La escultura y la carne
por Quim CasasMás aferrada a la creación física que anteriores películas en las que se han tratado los personajes de Auguste Rodin y Camille Claudel, la firmada por Jacques Doillon corre el peligro de quedar encuadrada en el cine de reconstrucción de época, el tormento y escaso éxtasis del artista y otras lindezas semejantes que a veces oscurecen la visión crítica. Doillon, por una razón que se me escapa, nunca ha sido santo de la devoción de la crítica española, más allá de que se hayan estrenado aquí menos de la mitad de sus producciones. No lo va a tener mejor con Rodin que antes lo tuvo con La mujer que llora, La pirate, La chica de quince años, Ponette o su anterior trabajo, la magnífica Mis escenas de lucha, que pasó con más pena que gloria mientras otras películas francesas trasnochadas se eternizan en determinadas salas más de lo que cabría esperar.
El lirismo sesgado de Doillon no cotiza, como tampoco vende los retratos íntimos que ha hecho de jóvenes, adolescentes y niñas. Ahora, con un filme de apariencia regia y sobria sobre Rodin y su relación con Camille Claudel, parece desmarcarse un tanto del grueso de su obra. Pero no creo que sea así. Si algo destaca en Rodin es la filmación del acto físico, sea en la talla de la escultura (la escultura como carne), en la búsqueda de nuevas texturas procedentes de la misma naturaleza (la escena de Rodin palpando y acariciando la corteza de árbol) o en el entrelazado de los cuerpos humanos en el acto sexual o en la representación escultural.
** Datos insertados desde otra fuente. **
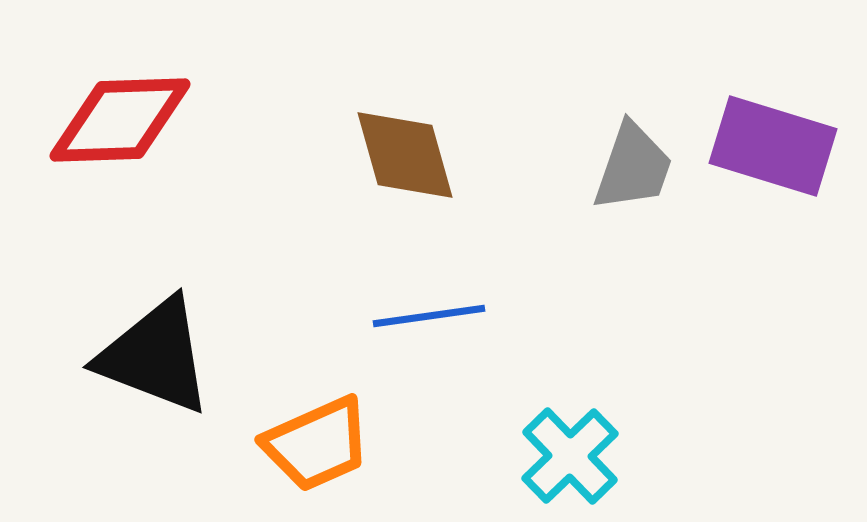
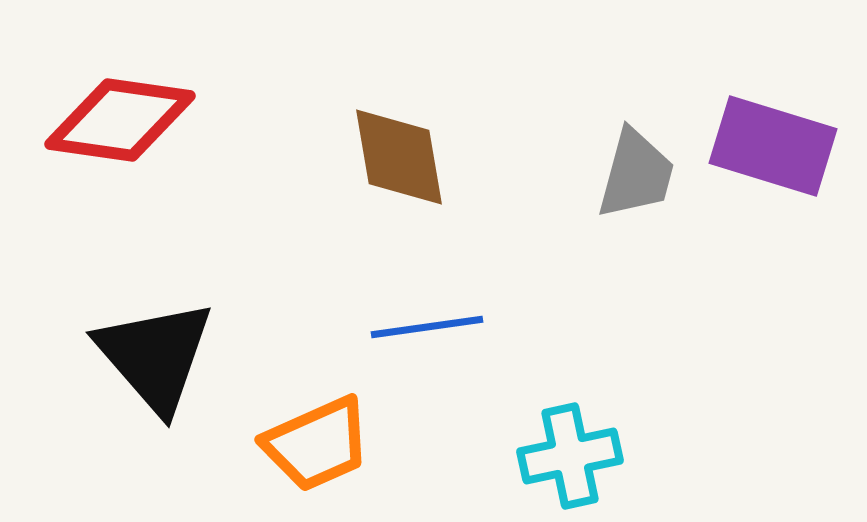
red diamond: rotated 10 degrees clockwise
brown diamond: moved 6 px left, 2 px down; rotated 6 degrees clockwise
gray trapezoid: moved 3 px right, 7 px down; rotated 4 degrees counterclockwise
blue line: moved 2 px left, 11 px down
black triangle: rotated 28 degrees clockwise
cyan cross: rotated 32 degrees clockwise
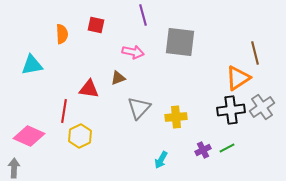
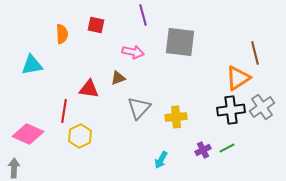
pink diamond: moved 1 px left, 2 px up
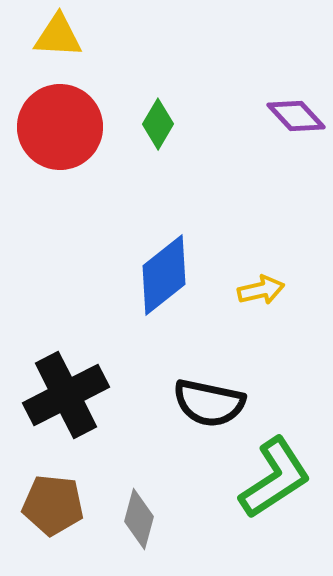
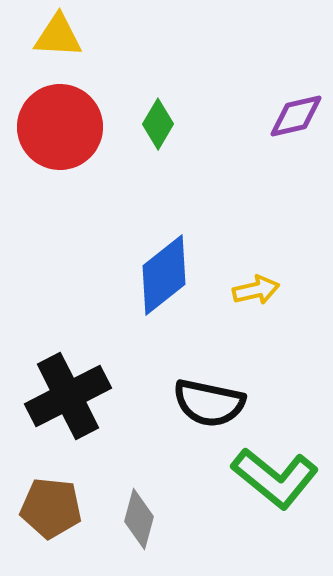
purple diamond: rotated 60 degrees counterclockwise
yellow arrow: moved 5 px left
black cross: moved 2 px right, 1 px down
green L-shape: rotated 72 degrees clockwise
brown pentagon: moved 2 px left, 3 px down
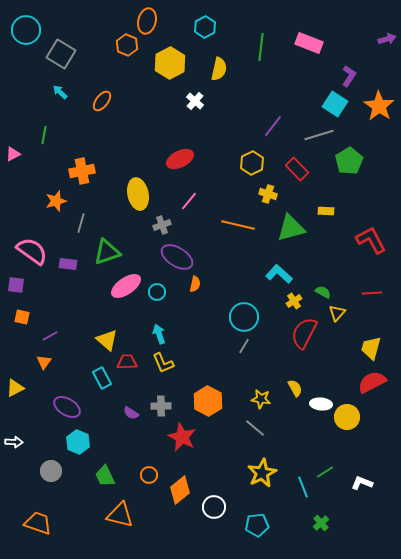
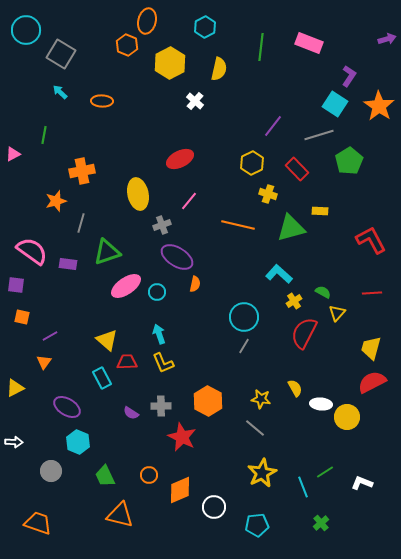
orange ellipse at (102, 101): rotated 55 degrees clockwise
yellow rectangle at (326, 211): moved 6 px left
orange diamond at (180, 490): rotated 16 degrees clockwise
Rodin es tan física y orgánica como Mis escenas de lucha, tan vehemente en las complejas relaciones sentimentales como Le pirate o La vengeance d'une femme. Es Doillon en estado puro, quizá menos radical que el Bruno Dumont de Camille Claudel, 1915, el filme sobre los últimos años de la escultora, amante de Rodin y hermana del poeta Paul Claudel, pero siempre más directo y crudo que el Bruno Nuytten de La pasión de Camille Claudel, la película en el que el personaje se tornó heroína trágica y romántica al servicio de Isabelle Adjani.
La reconstrucción de época nada esteticista sino más bien ultra-realista por composición, tipo de luz y relación entre los personajes, no debería conllevar una etiquetación fácil. A través de un artista del siglo XIX obsesionado con las relaciones afectivas casi tanto como con su atrevida escultura de Balzac (que cierra la película en el tiempo presente, fuera del momento en que fue ideada y realizada, convertida en un objeto vaciado de su sentido primigenio), Doillon continúa hablando de su mundo, del mundo actual, quizá más tenso que antaño, más oscuro y amargo pero siempre repleto de dudas e incertezas no tan distintas a las que atenazan a Rodin en el momento privilegiado de su creación artística y de sus relaciones amorosas.